Doctoral studies

Doctoral thesis studied how to support the development of context-aware and reusable Multimodal Learning Analytics solutions

Shashi Kant Shankar

To support evidence-based teaching and learning practices in authentic learning settings, Multimodal Learning Analytics (MMLA) can play an important role. Therefore, context-aware and reusable MMLA solutions should be developed and adopted in our daily formal educational practices, believes Shashi Kant Shankar, who defended his doctoral thesis at Tallinn University.

Recent advancements and the wide reach of digital technologies, network communication, artificial intelligence, and data science have enabled us to adopt evidence-based practices in our daily lives. Educational practices like teaching, learning, curriculum development, and assessment are not an exception to this list. For example, traditional Learning Analytics (LA) is harnessing the digital logs of Learning Management Systems since 2011. Similarly, Multimodal Learning Analytics (MMLA) is trying to harness multimodal evidence of learning collected from physical as well as digital space of a learning situation. Because of this, Shashi’s doctoral thesis focused on supporting the development of MMLA solutions that can be adopted in authentic learning settings.

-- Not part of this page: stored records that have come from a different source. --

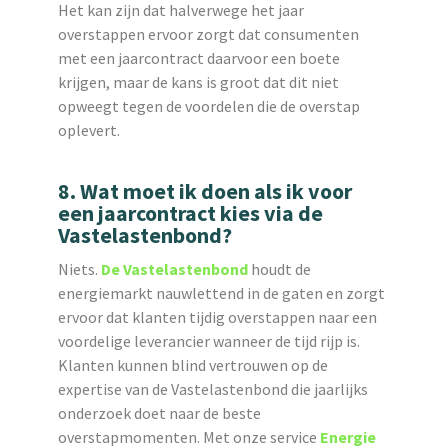
Het kan zijn dat halverwege het jaar
overstappen ervoor zorgt dat consumenten
met een jaarcontract daarvoor een boete
krijgen, maar de kans is groot dat dit niet
opweegt tegen de voordelen die de overstap
oplevert.
8. Wat moet ik doen als ik voor
een jaarcontract kies via de
Vastelastenbond?
Niets.
De Vastelastenbond
houdt de
energiemarkt nauwlettend in de gaten en zorgt
ervoor dat klanten tijdig overstappen naar een
voordelige leverancier wanneer de tijd rijp is.
Klanten kunnen blind vertrouwen op de
expertise van de Vastelastenbond die jaarlijks
onderzoek doet naar de beste
overstapmomenten. Met onze service
Energie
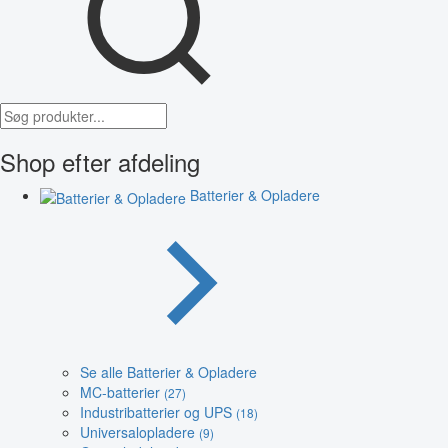
Shop efter afdeling
Batterier & Opladere
Se alle Batterier & Opladere
MC-batterier
(27)
Industribatterier og UPS
(18)
Universalopladere
(9)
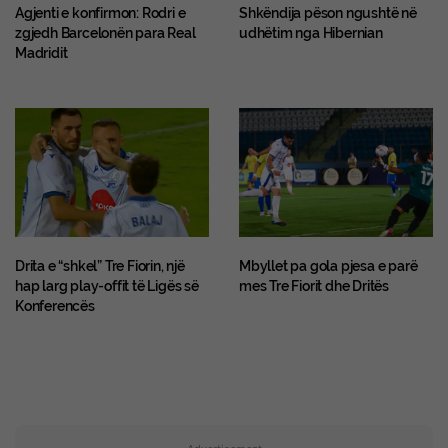
Agjenti e konfirmon: Rodri e
Shkëndija pëson ngushtë në
zgjedh Barcelonën para Real
udhëtim nga Hibernian
Madridit
Drita e “shkel” Tre Fiorin, një
Mbyllet pa gola pjesa e parë
hap larg play-offit të Ligës së
mes Tre Fiorit dhe Dritës
Konferencës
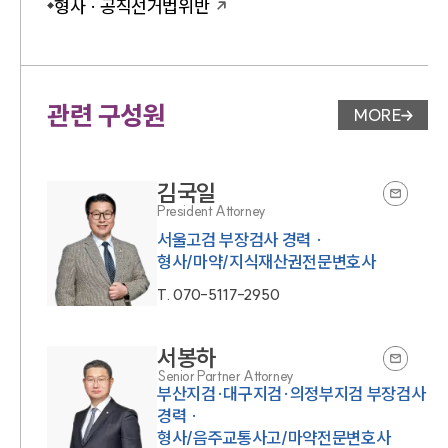
형사 · 공직선거법위반
관련 구성원
MORE
변호사 페
김국일
President Attorney
서울고검 부장검사 경력 ·
형사/마약/지식재산권전문변호사
T.
070-5117-2950
서봉하
Senior Partner Attorney
부산지검·대구지검·의정부지검 부장검사
경력 ·
형사/음주교통사고/마약전문변호사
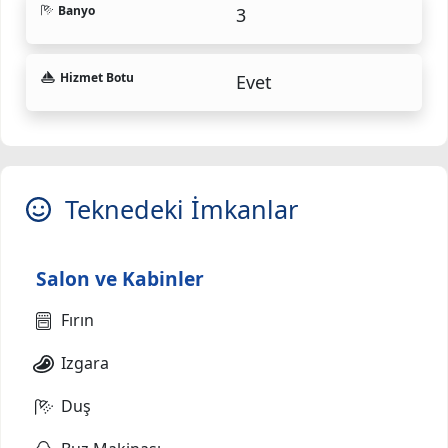
Banyo
3
Hizmet Botu
Evet
Teknedeki İmkanlar
Salon ve Kabinler
Fırın
Izgara
Duş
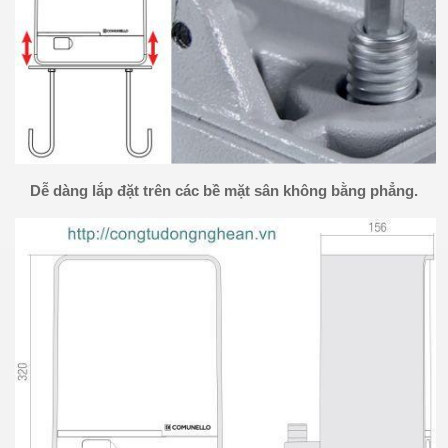
Dễ dàng lắp đặt trên các bề mặt sân không bằng phẳng.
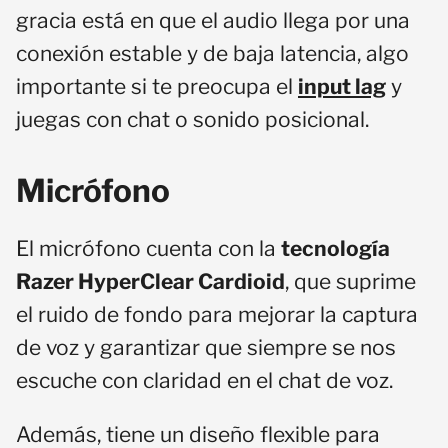
gracia está en que el audio llega por una
conexión estable y de baja latencia, algo
importante si te preocupa el
input lag
y
juegas con chat o sonido posicional.
Micrófono
El micrófono cuenta con la
tecnología
Razer HyperClear Cardioid
, que suprime
el ruido de fondo para mejorar la captura
de voz y garantizar que siempre se nos
escuche con claridad en el chat de voz.
Además, tiene un diseño flexible para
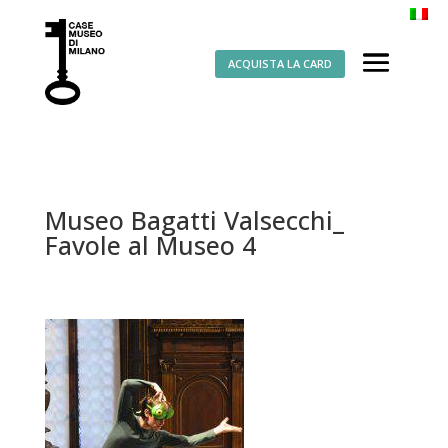
ACQUISTA LA CARD
Museo Bagatti Valsecchi_
Favole al Museo 4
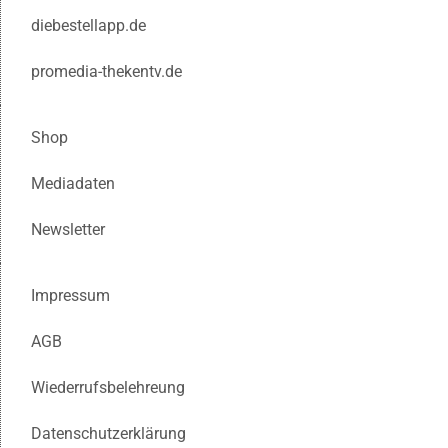
diebestellapp.de
promedia-thekentv.de
Shop
Mediadaten
Newsletter
Impressum
AGB
Wiederrufsbelehreung
Datenschutzerklärung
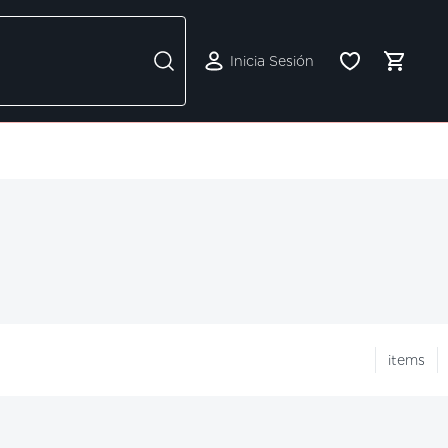
Inicia Sesión
items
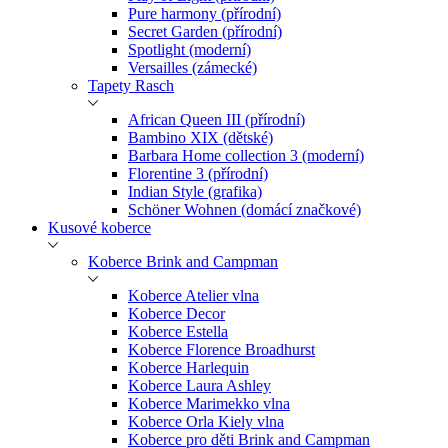
Pure harmony (přírodní)
Secret Garden (přírodní)
Spotlight (moderní)
Versailles (zámecké)
Tapety Rasch
African Queen III (přírodní)
Bambino XIX (dětské)
Barbara Home collection 3 (moderní)
Florentine 3 (přírodní)
Indian Style (grafika)
Schöner Wohnen (domácí značkové)
Kusové koberce
Koberce Brink and Campman
Koberce Atelier vlna
Koberce Decor
Koberce Estella
Koberce Florence Broadhurst
Koberce Harlequin
Koberce Laura Ashley
Koberce Marimekko vlna
Koberce Orla Kiely vlna
Koberce pro děti Brink and Campman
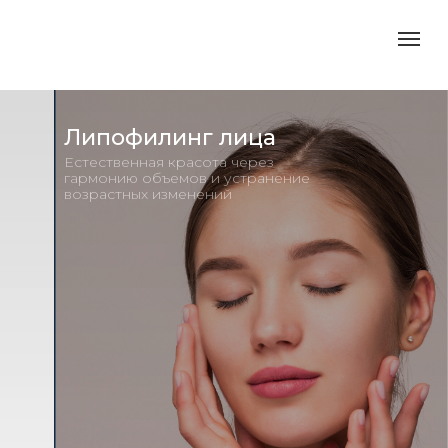
Липофилинг лица
Естественная красота через
гармонию объемов и устранение
возрастных изменений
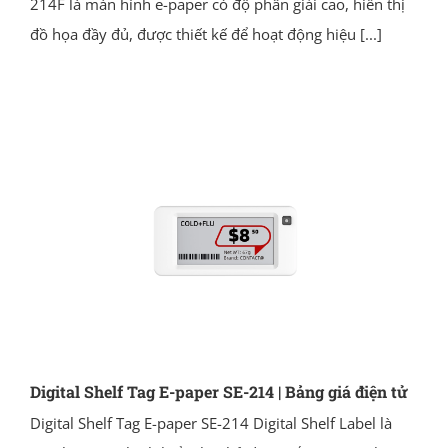
214F là màn hình e-paper có độ phân giải cao, hiển thị
đồ họa đầy đủ, được thiết kế để hoạt động hiệu
[...]
Digital Shelf Tag E-paper SE-214 | Bảng giá điện tử
Digital Shelf Tag E-paper SE-214 Digital Shelf Label là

Based on his research, there is a need for context-aware and reusable MMLA solutions so that MMLA as an approach can be adopted. However, the development of context-aware and reusable solutions is complicated because multiple cross-disciplinary stakeholders need to be involved in requirements specification and documentation, the contextual information of a learning situation is not structured and organized, technical complexity in processing multiple heterogeneous data sources, and ad-hoc and opportunistic software development practice. Shankar’s thesis contributes an MMLA infrastructure that involves a data value chain to support the cross-disciplinary stakeholders’ communication while specifying requirements, a data model to structure and organize design- and enactment-related contextual information, and a software architecture.

The doctoral thesis contributed to the MMLA knowledge base in terms of requirements specification, context awareness, and reusability of MMLA solutions. The doctoral thesis also presents guidelines for teachers, researchers, and developers for planning an MMLA scenario, promoting the adoption of MMLA, and supporting the reusability of MMLA solutions in authentic learning settings.

Tallinn University School of Digital Technoligies new doctor Shashi Kant Shankar defended his doctoral thesis “CIMLA: a data infrastructure to support the development of context-aware and reusable multimodal learning analytics solutions” on 21st March 2023. Supervisors were Tallinn University associate professors Luis P. Prieto and María Jesús Rodríguez-Triana and advisor Adolfo Ruiz-Calleja, a senior researcher at the University of Valladolid. Opponents were University of Valladolid professor Juan Ignacio Asensio Pérez and University College London professor Mutlu Cukurova.